= Beginning of Section =

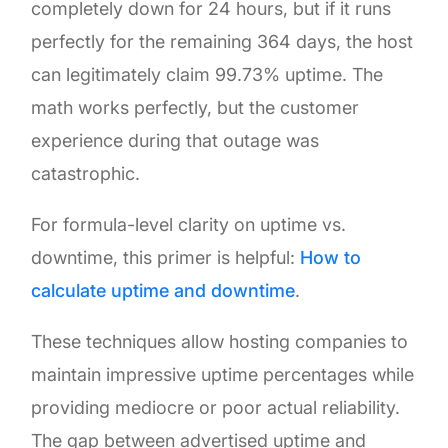
completely down for 24 hours, but if it runs
perfectly for the remaining 364 days, the host
can legitimately claim 99.73% uptime. The
math works perfectly, but the customer
experience during that outage was
catastrophic.
For formula-level clarity on uptime vs.
downtime, this primer is helpful:
How to
calculate uptime and downtime
.
These techniques allow hosting companies to
maintain impressive uptime percentages while
providing mediocre or poor actual reliability.
The gap between advertised uptime and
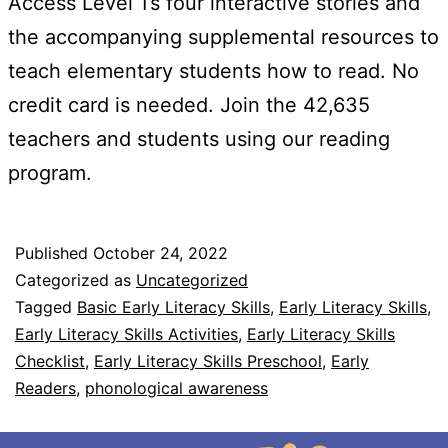
Access Level 1’s four interactive stories and
the accompanying supplemental resources to
teach elementary students how to read. No
credit card is needed. Join the 42,635
teachers and students using our reading
program.
Published
October 24, 2022
Categorized as
Uncategorized
Tagged
Basic Early Literacy Skills
,
Early Literacy Skills
,
Early Literacy Skills Activities
,
Early Literacy Skills
Checklist
,
Early Literacy Skills Preschool
,
Early
Readers
,
phonological awareness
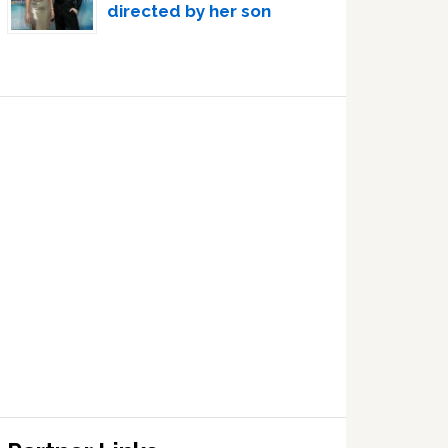
directed by her son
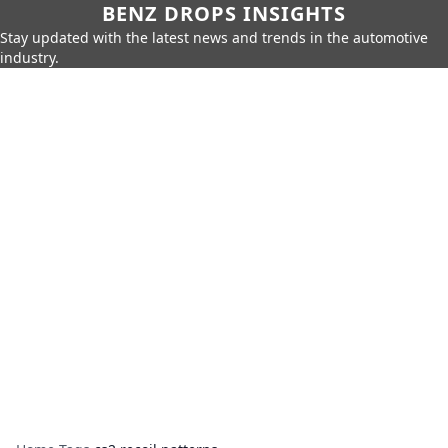
BENZ DROPS INSIGHTS
Stay updated with the latest news and trends in the automotive
industry.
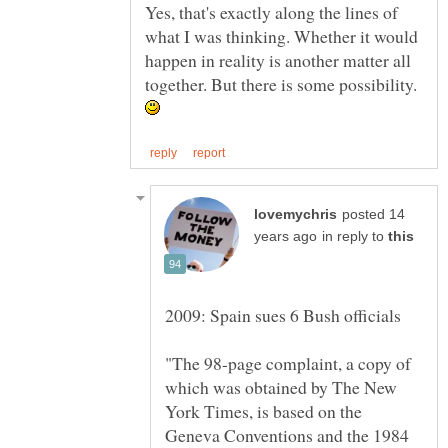
Yes, that's exactly along the lines of
what I was thinking. Whether it would
happen in reality is another matter all
together. But there is some possibility.
posted 14
in reply to
"The 98-page complaint, a copy of
which was obtained by The New
York Times, is based on the
Geneva Conventions and the 1984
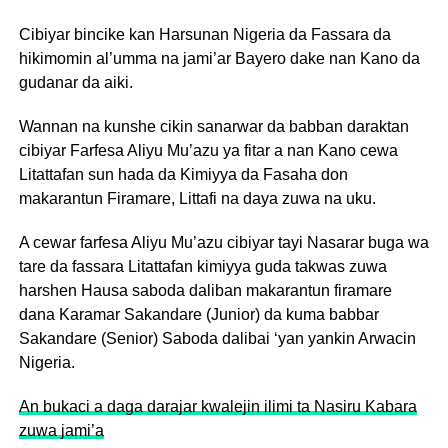
Cibiyar bincike kan Harsunan Nigeria da Fassara da
hikimomin al’umma na jami’ar Bayero dake nan Kano da
gudanar da aiki.
Wannan na kunshe cikin sanarwar da babban daraktan
cibiyar Farfesa Aliyu Mu’azu ya fitar a nan Kano cewa
Litattafan sun hada da Kimiyya da Fasaha don
makarantun Firamare, Littafi na daya zuwa na uku.
A cewar farfesa Aliyu Mu’azu cibiyar tayi Nasarar buga wa
tare da fassara Litattafan kimiyya guda takwas zuwa
harshen Hausa saboda daliban makarantun firamare
dana Karamar Sakandare (Junior) da kuma babbar
Sakandare (Senior) Saboda dalibai ‘yan yankin Arwacin
Nigeria.
An bukaci a daga darajar kwalejin ilimi ta Nasiru Kabara
zuwa jami’a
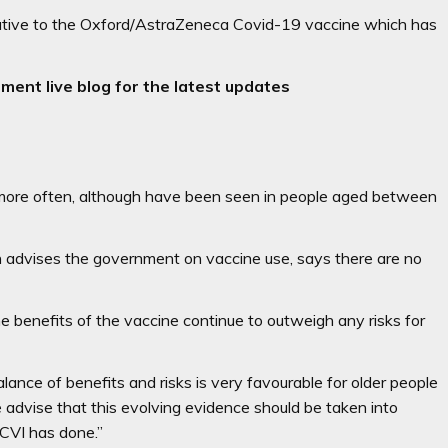
ernative to the Oxford/AstraZeneca Covid-19 vaccine which has
ment live blog for the latest updates
 more often, although have been seen in people aged between
h advises the government on vaccine use, says there are no
 benefits of the vaccine continue to outweigh any risks for
ance of benefits and risks is very favourable for older people
 advise that this evolving evidence should be taken into
JCVI has done.”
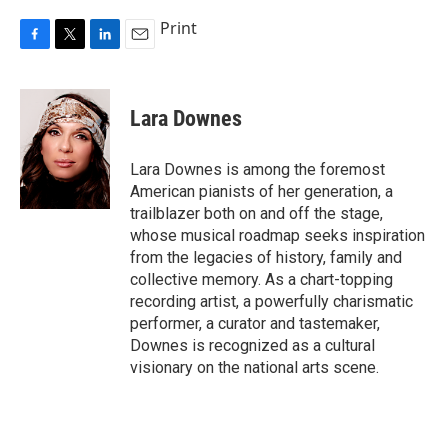
Print
F
T
L
E
a
w
i
m
c
i
n
a
e
t
k
i
Lara Downes
b
t
e
l
o
e
d
o
r
I
Lara Downes is among the foremost
k
n
American pianists of her generation, a
trailblazer both on and off the stage,
whose musical roadmap seeks inspiration
from the legacies of history, family and
collective memory. As a chart-topping
recording artist, a powerfully charismatic
performer, a curator and tastemaker,
Downes is recognized as a cultural
visionary on the national arts scene.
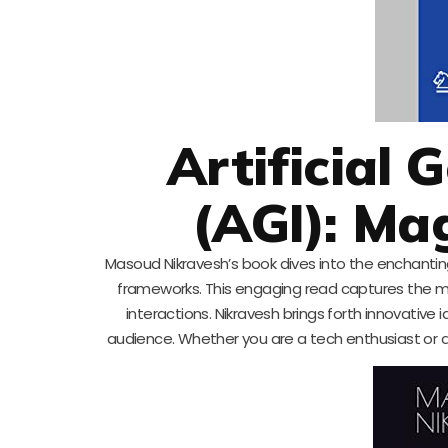
Artificial 
(AGI): Ma
Masoud Nikravesh’s book dives into the enchanting
frameworks. This engaging read captures the m
interactions. Nikravesh brings forth innovativ
audience. Whether you are a tech enthusiast or a c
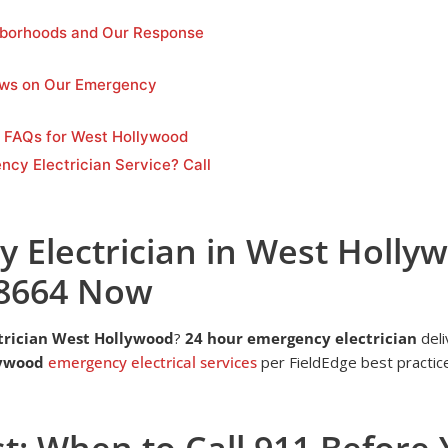
borhoods and Our Response
ews on Our Emergency
n FAQs for West Hollywood
ncy Electrician Service? Call
 Electrician in West Hollyw
-8664 Now
trician West Hollywood
?
24 hour emergency electrician
deli
lywood
emergency electrical services
per FieldEdge best practice
st: When to Call 911 Before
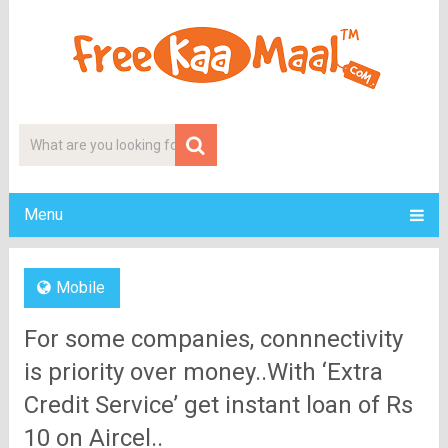
Menu
Mobile
For some companies, connnectivity
is priority over money..With ‘Extra
Credit Service’ get instant loan of Rs
10 on Aircel..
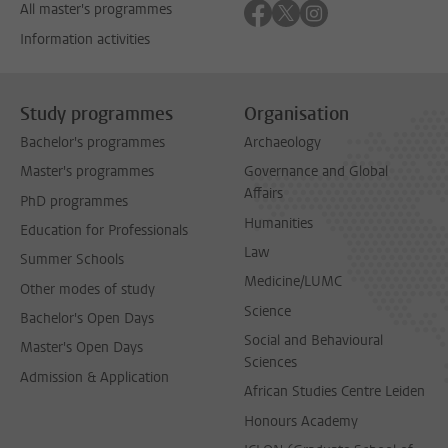
Follow on facebook
Follow on twitter
Follow on instagra
All master's programmes
Information activities
Study programmes
Organisation
Bachelor's programmes
Archaeology
Master's programmes
Governance and Global
Affairs
PhD programmes
Humanities
Education for Professionals
Law
Summer Schools
Medicine/LUMC
Other modes of study
Science
Bachelor's Open Days
Social and Behavioural
Master's Open Days
Sciences
Admission & Application
African Studies Centre Leiden
Honours Academy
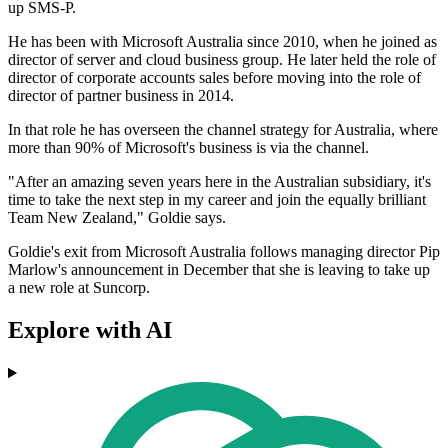
up SMS-P.
He has been with Microsoft Australia since 2010, when he joined as
director of server and cloud business group. He later held the role of
director of corporate accounts sales before moving into the role of
director of partner business in 2014.
In that role he has overseen the channel strategy for Australia, where
more than 90% of Microsoft's business is via the channel.
"After an amazing seven years here in the Australian subsidiary, it's
time to take the next step in my career and join the equally brilliant
Team New Zealand," Goldie says.
Goldie's exit from Microsoft Australia follows managing director Pip
Marlow's announcement in December that she is leaving to take up
a new role at Suncorp.
Explore with AI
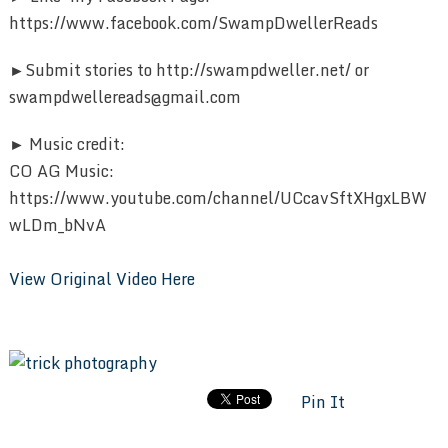
https://www.facebook.com/SwampDwellerReads
►Submit stories to http://swampdweller.net/ or
swampdwellereads@gmail.com
► Music credit:
CO AG Music:
https://www.youtube.com/channel/UCcavSftXHgxLBW
wLDm_bNvA
View Original Video Here
Pin It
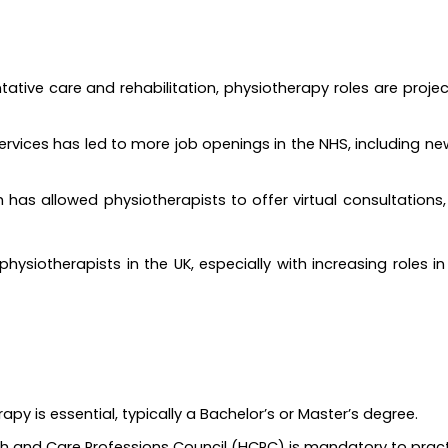
tative care and rehabilitation, physiotherapy roles are projec
ervices has led to more job openings in the NHS, including ne
th has allowed physiotherapists to offer virtual consultation
physiotherapists in the UK, especially with increasing roles i
apy is essential, typically a Bachelor’s or Master’s degree.
lth and Care Professions Council (HCPC) is mandatory to practi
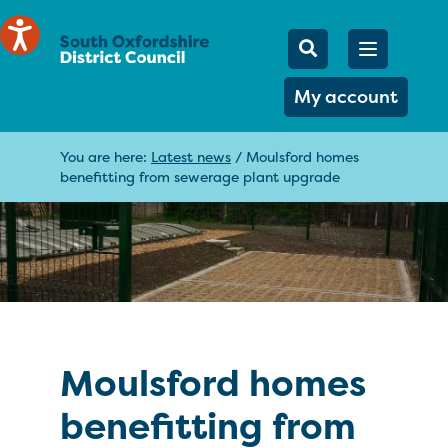
Mobile Searc
Open men
Search
My account
You are here:
Latest news
/
Moulsford homes
benefitting from sewerage plant upgrade
Moulsford homes
benefitting from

= End of Section =

Note each line of the material holding "makarantun" and copy it out.

→ WRITTEN RESPONSE:
makarantun Firamare, Littafi na daya zuwa na uku.
harshen Hausa saboda daliban makarantun firamare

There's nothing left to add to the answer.